It’s been more than sixty years since my last letter, but things have been a bit challenging this year and I thought I’d try to enlist all the help I can get to make this the best Christmas ever. First of all, thank you so much for the Monopoly game you gave me in 1956; it went a long way in helping me understand the business world, the perils of borrowing money from the bank, and the importance of carefully managing my assets, a particularly relevant issue now that I’m retired. I eventually outgrew the skates you gave me but not before putting a lot of miles on them in frozen ditches and puddles, the outdoor rink at the school and the little pond at Indian Hill behind the fairgrounds. Those lovely new red flannelette pyjamas with snow flakes on them that you left for me every year were wonderful too because the bedrooms on the second floor of our house were not heated; the better to snuggle with.
This year, however, my wish list is a little different. I’ll keep it brief as I know you’re busy and time is running out:
- Could you please leave a package of reassurance for those selfish, narrow-minded people who think every refugee escaping death and destruction in their homeland is a potential terrorist. We know that the odd crazy will always find a way to slip through the security net but remind the doubters that no one chooses to leave their home, their livelihood, their friends and families to walk down dusty roads and risk their lives in leaky rubber dingies with little more than the clothes on their backs unless they have no other choice for survival. Living in fear is no way to live.

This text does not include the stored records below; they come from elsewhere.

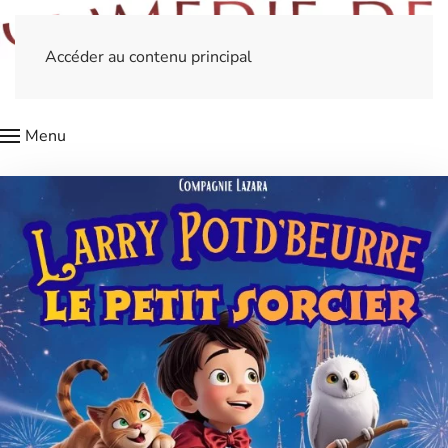
Accéder au contenu principal
Menu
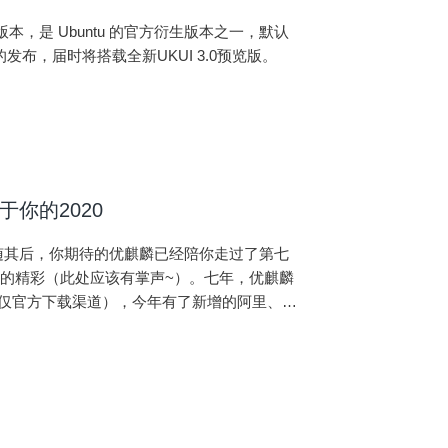
个版本，是 Ubuntu 的官方衍生版本之一，默认
本的发布，届时将搭载全新UKUI 3.0预览版。
你的2020
随其后，你期待的优麒麟已经陪你走过了第七
的精彩（此处应该有掌声~）。七年，优麒麟
次（仅官方下载渠道），今年有了新增的阿里、华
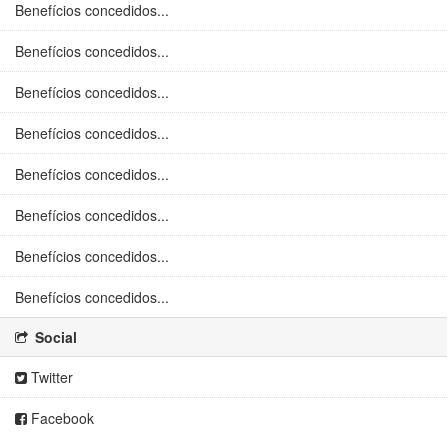
Benefícios concedidos...
Benefícios concedidos...
Benefícios concedidos...
Benefícios concedidos...
Benefícios concedidos...
Benefícios concedidos...
Benefícios concedidos...
Benefícios concedidos...
Social
Twitter
Facebook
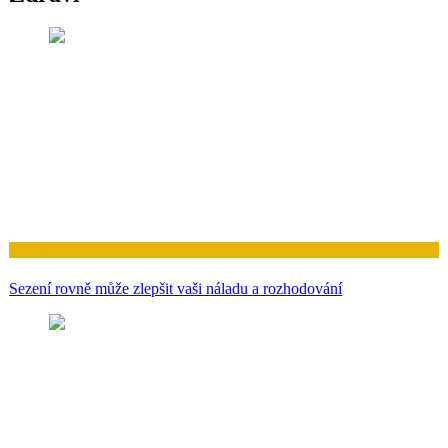
Zdraví
Sezení rovně může zlepšit vaši náladu a rozhodování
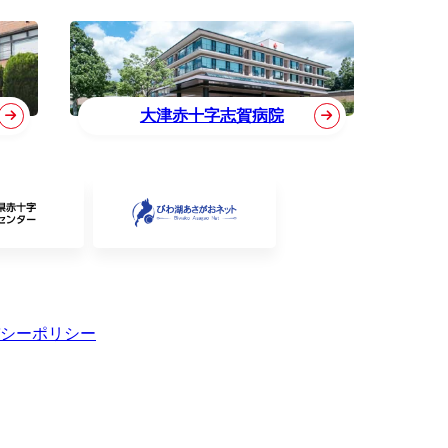
大津赤十字志賀病院
シーポリシー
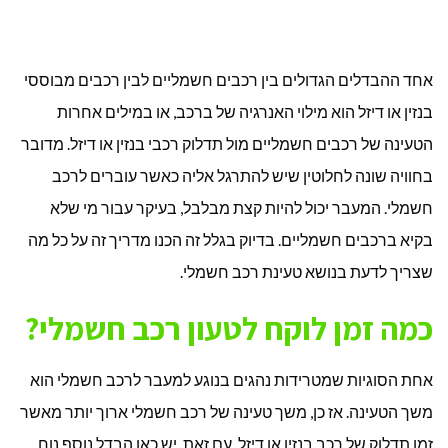
אחד ההבדלים הגדולים בין רכבים חשמליים לבין רכבים מבוססי
בנזין או דיזל הוא מילוי האנרגיה של ברכב, או במילים אחרות
הטעינה של רכבים חשמליים מול תדלוק רכבי בנזין או דיזל. מדובר
בחוויה שונה לחלוטין שיש להתרגל אליה כאשר עוברים לרכב
חשמלי. המעבר יכול להיות קצת מבלבל, בעיקר עבור מי שלא
בקיא ברכבים חשמליים. בדיוק בגלל זה הכנו מדריך זה על כל מה
שצריך לדעת בנושא טעינת רכב חשמלי.
כמה זמן לוקח לטעון רכב חשמלי?
אחת הסוגיות שמטרידות נהגים בנוגע למעבר לרכב חשמלי הוא
משך הטעינה. אז כן, משך טעינה של רכב חשמלי ארוך יותר מאשר
זמן תדלוק של רכב בנזין או דיזל. עם זאת, יש כאן הבדל נוסף נוח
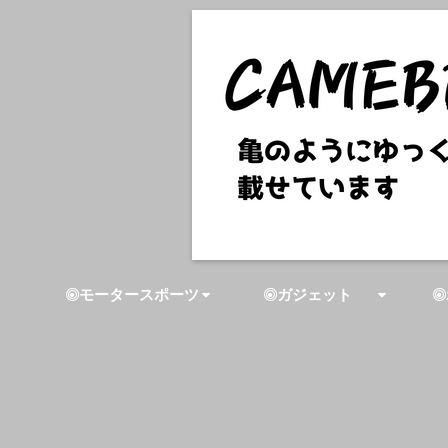
モータースポーツ
ガジェット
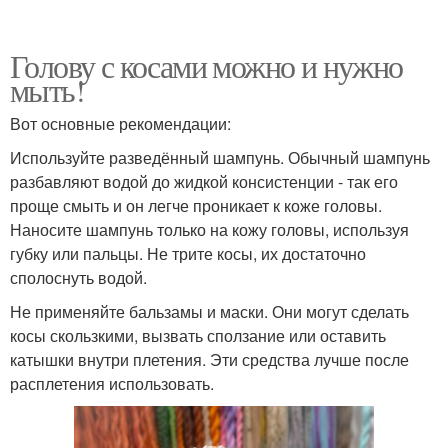
Голову с косами можно и нужно
мыть!
Вот основные рекомендации:
Используйте разведённый шампунь. Обычный шампунь
разбавляют водой до жидкой консистенции - так его
проще смыть и он легче проникает к коже головы.
Наносите шампунь только на кожу головы, используя
губку или пальцы. Не трите косы, их достаточно
сполоснуть водой.
Не применяйте бальзамы и маски. Они могут сделать
косы скользкими, вызвать сползание или оставить
катышки внутри плетения. Эти средства лучше после
расплетения использовать.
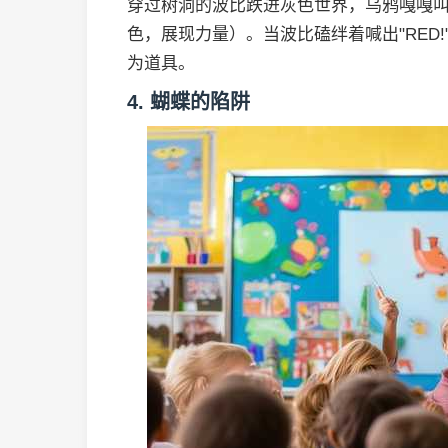
穿过树洞的波比跌进灰色世界，乌鸦嘎嘎叫着："Say t
色，展现力量）。当波比磕绊着喊出"RED
为道具。
4. 蝴蝶的陷阱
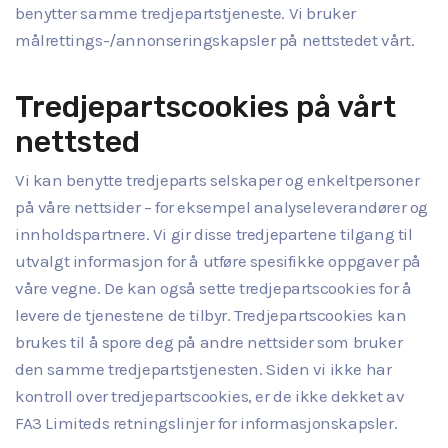
benytter samme tredjepartstjeneste. Vi bruker
målrettings-/annonseringskapsler på nettstedet vårt.
Tredjepartscookies på vårt
nettsted
Vi kan benytte tredjeparts selskaper og enkeltpersoner
på våre nettsider – for eksempel analyseleverandører og
innholdspartnere. Vi gir disse tredjepartene tilgang til
utvalgt informasjon for å utføre spesifikke oppgaver på
våre vegne. De kan også sette tredjepartscookies for å
levere de tjenestene de tilbyr. Tredjepartscookies kan
brukes til å spore deg på andre nettsider som bruker
den samme tredjepartstjenesten. Siden vi ikke har
kontroll over tredjepartscookies, er de ikke dekket av
FA3 Limiteds retningslinjer for informasjonskapsler.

- We’ve come to accept that politicians are pretty much a lost cause when it comes to watching over our best interests and making the world a better place but perhaps you could give them the gift of walking in our shoes. Maybe then they would better understand what it’s like to struggle to pay the bills at the end of the month without a nameless reservoir of taxpayers to cover their mistakes and errors in judgement. And maybe they could do what we actually elected them to do.
- Please put a little bit of compassion and understanding into the stockings of Americans who do not understand the necessity and value of universal healthcare. To be one of the few countries on earth that does not take care of its citizens in times of need is beyond my comprehension.
- If you could drop a candy bag full of kindness, compassion and empathy on all the bad people in the world, I will never ask you for anything ever again. Help them to understand that their actions are misguided and like George Costanza, if they do the opposite of what they have been doing, everything in life will get so much better.
When you drop down that universal chimney in the sky, leave a note beside the milk and cookies suggesting that women run the world. Men haven’t done such a great job what with all the wars, pollution, abuse and violence. Be particularly thorough in distributing this message throughout the Middle East, Pakistan and Russia.
- Finally, please assign a senior elf to look over the helpless and needy. Not everyone in this world has been blessed with the advantages and gifts I’ve received over the years so please direct all of your resources toward helping those who truly need it. And then I will truly live happily ever after.
Your friend, Lynda
P.S. If you could see your way clear to remove the calories from all the Christmas goodies I plan to consume over the next couple of weeks, I promise I’ll be an even better girl in 2016. Thank you, and hugs to all.